2

4.4K 696 128
                                    

19.24, at Kim's House.

"Jisoo-yaa, dimana adikmu? Kenapa dia belum turun untuk makan malam?"

Suara berat dari pria paruh baya, yang tak lain adalah ayah dari Kim Jisoo. Beliau bertanya pada putrinya tepat saat Jisoo menarik kursi makan tersebut.

"Tidak tahu." Jawab Jisoo sembari mengangkat bahu.

Mendapat jawaban acuh dari sang kakak, ayah Kim Jisoo lantas beradu pandang dengan istrinya. Dan ibunda dari Jisoo tersebut hanya bisa meresponnya dengan lenguhan panjang seolah sudah paham betul perangai kedua anaknya.

"Jisoo-yaa, jangan terlalu keras dengan adikmu."

"Hhh... Eomma salah jika menegurku. Dialah yang selama ini terlalu keras padaku, dan selalu melihatku dengan pandangan jijik seolah aku ini mirip kotoran hidung." Jawab Jisoo yang membuat ayahnya sempat berhenti untuk mengunyah. "Mian, Appa..." tambahnya kemudian, merasa hampir menurunkan nafsu makan sang ayah.

"Jangan terlalu diambil hati. Kau sudah tahu sifat adikmu. Kau harus lebih bersabar lagi dalam menghadapinya."

Jisoo lantas terdiam sejenak. Kemudian bersiap mengambil nafas panjang. "Hhh... Ne, Eomma." dan akhirnya menjawab pasrah, enggan meladeni ucapan ibunya yang hanya akan membuat dia berubah kesal nantinya.

Hingga tak berapa lama kemudian, orang yang sejak tadi dibicarakan akhirnya muncul juga ke ruang makan.

Ditariknya kursi makan untuk duduk disebrang kakaknya berada saat ini.

Jisoo melambatkan kunyahannya ketika melihat wajah kusut sang adik.

"Mau Eomma panaskan lagi supnya, Nak?" tanya sang ibu menawarkan pada si bungsu.

"Tidak perlu." Namun hanya dijawab singkat, yang membuat mulut Jisoo gatal untuk segera menegurnya.

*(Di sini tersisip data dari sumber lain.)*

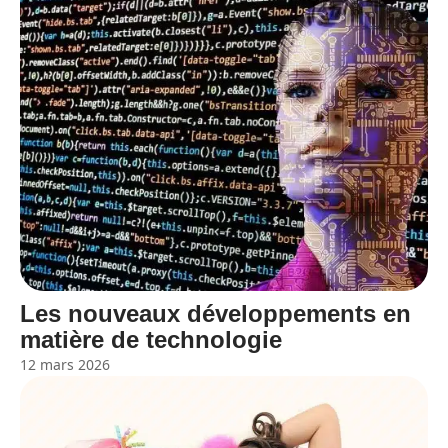
Les nouveaux développements en
matière de technologie
12 mars 2026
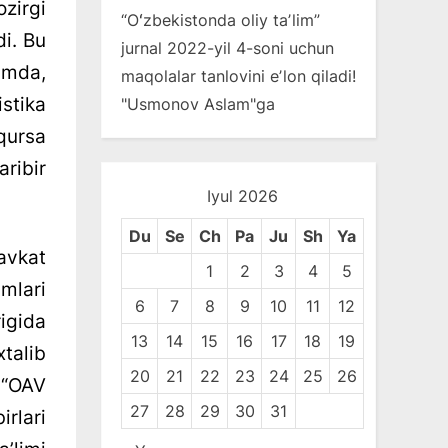
zirgi
“Oʻzbekistonda oliy taʼlim”
di. Bu
jurnal 2022-yil 4-soni uchun
imda,
maqolalar tanlovini eʼlon qiladi!
stika
"
Usmonov Aslam
"ga
qursa
aribir
Iyul 2026
Du
Se
Ch
Pa
Ju
Sh
Ya
avkat
1
2
3
4
5
mlari
6
7
8
9
10
11
12
igida
13
14
15
16
17
18
19
xtalib
20
21
22
23
24
25
26
 “OAV
27
28
29
30
31
rlari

"Yyakk! Jangan menekuk mukamu ketika kita sedang makan bersama seperti ini!"

Sang adik tak peduli. Dia tetap santai menyendok kuah sup, lalu dikunyahnya bersama nasi.

"Haiistt! Kim Jennie, jinjja?" Jisoo tak sabar, dan langsung mengangkat suaranya pada sang adik perempuan yang tak lain adalah Jennie Kim.

Jennie, yang menerima teriakan keras dari sang kakak ditengah makan malamnya saat ini, kontan saja mulai ikut tersulut emosi.

"Waaee?" 

Braakk!

Dijawabnya dengan suara yang tak kalah keras bersama hentakkan sendok yang sengaja ia pukul diatas meja.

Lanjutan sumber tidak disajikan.